• _Task to complete_: Here is the task for the records below: repeat exactly the lines from the one with "ACCEPTERA ALLA" to the one with "château est", both included, and nothing else.

##### Data to use #####

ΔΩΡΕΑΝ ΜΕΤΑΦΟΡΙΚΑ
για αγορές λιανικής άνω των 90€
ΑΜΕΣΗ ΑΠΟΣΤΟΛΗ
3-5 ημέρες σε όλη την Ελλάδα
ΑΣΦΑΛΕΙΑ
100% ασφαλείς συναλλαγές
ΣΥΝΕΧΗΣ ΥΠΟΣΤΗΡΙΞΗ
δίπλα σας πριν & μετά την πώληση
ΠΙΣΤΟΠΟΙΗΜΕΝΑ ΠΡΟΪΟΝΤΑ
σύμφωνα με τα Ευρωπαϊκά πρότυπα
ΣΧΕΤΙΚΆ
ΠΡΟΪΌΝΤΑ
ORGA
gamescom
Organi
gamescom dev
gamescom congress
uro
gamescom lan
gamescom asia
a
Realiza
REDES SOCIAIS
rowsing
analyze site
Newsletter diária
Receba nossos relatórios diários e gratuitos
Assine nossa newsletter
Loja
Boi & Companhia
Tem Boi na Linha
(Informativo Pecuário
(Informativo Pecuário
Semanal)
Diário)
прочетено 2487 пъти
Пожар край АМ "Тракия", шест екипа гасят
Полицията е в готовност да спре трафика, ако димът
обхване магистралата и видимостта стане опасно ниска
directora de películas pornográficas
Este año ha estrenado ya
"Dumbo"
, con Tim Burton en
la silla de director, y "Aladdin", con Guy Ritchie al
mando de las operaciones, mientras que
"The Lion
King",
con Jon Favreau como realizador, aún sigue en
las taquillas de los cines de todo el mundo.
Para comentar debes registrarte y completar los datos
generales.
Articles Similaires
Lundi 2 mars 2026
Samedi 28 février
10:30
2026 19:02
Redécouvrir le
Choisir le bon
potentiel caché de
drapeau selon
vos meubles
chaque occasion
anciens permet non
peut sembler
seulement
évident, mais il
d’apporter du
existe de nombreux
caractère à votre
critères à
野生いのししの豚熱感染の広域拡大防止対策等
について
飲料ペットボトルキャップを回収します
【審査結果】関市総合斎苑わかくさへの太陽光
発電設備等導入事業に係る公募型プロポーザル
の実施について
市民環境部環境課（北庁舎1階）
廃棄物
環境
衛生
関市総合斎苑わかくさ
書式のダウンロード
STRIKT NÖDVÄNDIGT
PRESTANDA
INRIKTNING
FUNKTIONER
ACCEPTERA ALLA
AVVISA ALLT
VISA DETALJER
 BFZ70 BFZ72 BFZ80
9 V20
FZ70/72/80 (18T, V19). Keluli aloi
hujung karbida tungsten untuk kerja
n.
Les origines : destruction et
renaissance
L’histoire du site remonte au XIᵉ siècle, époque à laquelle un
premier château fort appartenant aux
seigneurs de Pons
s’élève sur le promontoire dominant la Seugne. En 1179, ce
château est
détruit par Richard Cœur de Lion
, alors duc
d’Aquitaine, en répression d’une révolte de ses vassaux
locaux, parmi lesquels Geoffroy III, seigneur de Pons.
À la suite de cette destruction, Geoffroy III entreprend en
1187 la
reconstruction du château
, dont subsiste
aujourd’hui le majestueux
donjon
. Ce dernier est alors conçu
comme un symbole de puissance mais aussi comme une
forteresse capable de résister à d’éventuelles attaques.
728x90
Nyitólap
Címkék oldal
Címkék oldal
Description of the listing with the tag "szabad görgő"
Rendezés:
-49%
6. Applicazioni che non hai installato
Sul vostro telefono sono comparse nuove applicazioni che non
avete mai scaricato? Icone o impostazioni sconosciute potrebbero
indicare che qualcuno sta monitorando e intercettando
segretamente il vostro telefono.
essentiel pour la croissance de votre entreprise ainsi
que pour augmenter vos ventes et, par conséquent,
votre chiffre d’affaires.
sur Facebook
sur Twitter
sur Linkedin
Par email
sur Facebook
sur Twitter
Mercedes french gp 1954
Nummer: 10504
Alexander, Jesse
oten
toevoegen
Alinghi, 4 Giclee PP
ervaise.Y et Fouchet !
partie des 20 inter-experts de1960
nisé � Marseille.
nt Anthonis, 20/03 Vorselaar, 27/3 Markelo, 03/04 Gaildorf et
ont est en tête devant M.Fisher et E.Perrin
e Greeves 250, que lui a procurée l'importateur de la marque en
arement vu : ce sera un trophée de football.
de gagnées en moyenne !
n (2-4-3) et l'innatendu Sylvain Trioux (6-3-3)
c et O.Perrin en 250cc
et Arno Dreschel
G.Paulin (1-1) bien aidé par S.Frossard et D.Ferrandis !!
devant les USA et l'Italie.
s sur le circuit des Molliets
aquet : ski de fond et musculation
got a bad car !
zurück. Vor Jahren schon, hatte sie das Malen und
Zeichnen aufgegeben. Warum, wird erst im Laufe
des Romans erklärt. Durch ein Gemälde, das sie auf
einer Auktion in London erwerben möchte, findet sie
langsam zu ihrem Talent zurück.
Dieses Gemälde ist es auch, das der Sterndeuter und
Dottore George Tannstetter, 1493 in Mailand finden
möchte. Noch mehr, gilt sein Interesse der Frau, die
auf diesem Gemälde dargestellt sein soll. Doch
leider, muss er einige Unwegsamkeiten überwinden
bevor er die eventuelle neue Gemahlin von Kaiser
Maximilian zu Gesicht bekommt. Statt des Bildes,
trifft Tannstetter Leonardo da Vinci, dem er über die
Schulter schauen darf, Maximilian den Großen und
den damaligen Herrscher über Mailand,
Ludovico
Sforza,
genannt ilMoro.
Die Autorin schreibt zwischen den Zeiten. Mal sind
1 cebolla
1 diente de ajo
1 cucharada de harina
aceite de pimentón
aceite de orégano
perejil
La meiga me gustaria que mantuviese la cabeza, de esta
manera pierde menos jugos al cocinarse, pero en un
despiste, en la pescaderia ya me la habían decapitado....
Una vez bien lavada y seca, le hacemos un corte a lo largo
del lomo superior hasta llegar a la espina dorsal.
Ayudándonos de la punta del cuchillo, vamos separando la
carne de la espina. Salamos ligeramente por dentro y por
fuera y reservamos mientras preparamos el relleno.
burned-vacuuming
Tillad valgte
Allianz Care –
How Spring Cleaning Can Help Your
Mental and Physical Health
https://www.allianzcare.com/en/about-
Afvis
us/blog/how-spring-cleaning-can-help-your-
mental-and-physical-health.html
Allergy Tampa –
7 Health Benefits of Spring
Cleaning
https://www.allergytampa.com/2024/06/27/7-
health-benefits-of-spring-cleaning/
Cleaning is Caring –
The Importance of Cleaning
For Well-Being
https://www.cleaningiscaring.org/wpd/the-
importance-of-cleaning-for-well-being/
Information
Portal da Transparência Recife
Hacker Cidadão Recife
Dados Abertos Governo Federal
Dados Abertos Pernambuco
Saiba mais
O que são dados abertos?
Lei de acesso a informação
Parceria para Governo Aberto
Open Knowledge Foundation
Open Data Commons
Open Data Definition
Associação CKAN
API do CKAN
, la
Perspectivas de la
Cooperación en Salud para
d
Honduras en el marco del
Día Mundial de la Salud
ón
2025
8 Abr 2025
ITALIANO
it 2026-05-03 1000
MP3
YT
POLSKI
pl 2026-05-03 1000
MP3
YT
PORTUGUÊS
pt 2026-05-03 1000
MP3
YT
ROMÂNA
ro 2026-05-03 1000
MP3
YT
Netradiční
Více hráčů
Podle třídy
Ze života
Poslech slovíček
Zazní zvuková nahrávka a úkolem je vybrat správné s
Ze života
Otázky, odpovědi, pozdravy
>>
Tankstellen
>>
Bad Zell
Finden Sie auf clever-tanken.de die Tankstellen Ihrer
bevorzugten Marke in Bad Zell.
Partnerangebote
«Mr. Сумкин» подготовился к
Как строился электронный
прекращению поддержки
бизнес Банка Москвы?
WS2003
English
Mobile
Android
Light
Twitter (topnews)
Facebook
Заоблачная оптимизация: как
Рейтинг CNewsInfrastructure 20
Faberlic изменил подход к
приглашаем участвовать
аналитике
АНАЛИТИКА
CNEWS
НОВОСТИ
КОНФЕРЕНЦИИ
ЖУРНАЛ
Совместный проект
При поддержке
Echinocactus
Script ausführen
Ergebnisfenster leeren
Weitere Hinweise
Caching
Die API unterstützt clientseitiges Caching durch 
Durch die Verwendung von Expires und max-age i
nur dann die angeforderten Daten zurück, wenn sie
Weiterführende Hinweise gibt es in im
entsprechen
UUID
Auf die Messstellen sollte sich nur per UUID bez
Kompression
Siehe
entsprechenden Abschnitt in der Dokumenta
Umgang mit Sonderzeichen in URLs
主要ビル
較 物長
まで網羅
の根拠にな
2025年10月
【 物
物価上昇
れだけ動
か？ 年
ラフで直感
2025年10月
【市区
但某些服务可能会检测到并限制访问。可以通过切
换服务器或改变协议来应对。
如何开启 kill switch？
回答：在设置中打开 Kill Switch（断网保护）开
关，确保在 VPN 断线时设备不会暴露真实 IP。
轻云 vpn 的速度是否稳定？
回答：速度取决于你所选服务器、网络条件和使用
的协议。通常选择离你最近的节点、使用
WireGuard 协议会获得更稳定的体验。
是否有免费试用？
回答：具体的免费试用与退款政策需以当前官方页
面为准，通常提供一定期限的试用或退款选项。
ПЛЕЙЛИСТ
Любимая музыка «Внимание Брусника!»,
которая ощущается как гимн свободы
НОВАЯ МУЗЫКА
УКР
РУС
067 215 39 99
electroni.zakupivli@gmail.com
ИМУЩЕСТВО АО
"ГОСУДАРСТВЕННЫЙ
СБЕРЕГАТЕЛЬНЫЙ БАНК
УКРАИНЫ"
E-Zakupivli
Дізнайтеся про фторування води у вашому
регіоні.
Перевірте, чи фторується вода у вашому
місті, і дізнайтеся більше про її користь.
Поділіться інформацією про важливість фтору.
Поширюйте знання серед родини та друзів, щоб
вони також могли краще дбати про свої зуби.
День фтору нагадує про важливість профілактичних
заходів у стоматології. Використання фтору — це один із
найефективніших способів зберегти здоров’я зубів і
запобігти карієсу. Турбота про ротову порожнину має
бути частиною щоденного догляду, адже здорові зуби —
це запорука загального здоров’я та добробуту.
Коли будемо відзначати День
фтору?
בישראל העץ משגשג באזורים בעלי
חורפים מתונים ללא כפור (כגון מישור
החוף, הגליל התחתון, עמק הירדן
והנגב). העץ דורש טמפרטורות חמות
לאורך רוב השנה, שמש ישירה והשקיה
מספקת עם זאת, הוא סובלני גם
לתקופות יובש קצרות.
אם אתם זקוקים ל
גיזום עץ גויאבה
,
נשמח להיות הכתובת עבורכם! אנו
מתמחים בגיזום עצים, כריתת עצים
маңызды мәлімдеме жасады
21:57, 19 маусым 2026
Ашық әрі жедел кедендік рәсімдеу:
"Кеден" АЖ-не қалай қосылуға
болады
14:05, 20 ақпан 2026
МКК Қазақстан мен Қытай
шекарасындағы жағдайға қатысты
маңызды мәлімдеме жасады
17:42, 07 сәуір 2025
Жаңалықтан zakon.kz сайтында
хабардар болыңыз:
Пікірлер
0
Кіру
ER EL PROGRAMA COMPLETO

#####

• _Answer area_:
ACCEPTERA ALLA
AVVISA ALLT
VISA DETALJER
 BFZ70 BFZ72 BFZ80
9 V20
FZ70/72/80 (18T, V19). Keluli aloi
hujung karbida tungsten untuk kerja
n.
Les origines : destruction et
renaissance
L’histoire du site remonte au XIᵉ siècle, époque à laquelle un
premier château fort appartenant aux
seigneurs de Pons
s’élève sur le promontoire dominant la Seugne. En 1179, ce
château est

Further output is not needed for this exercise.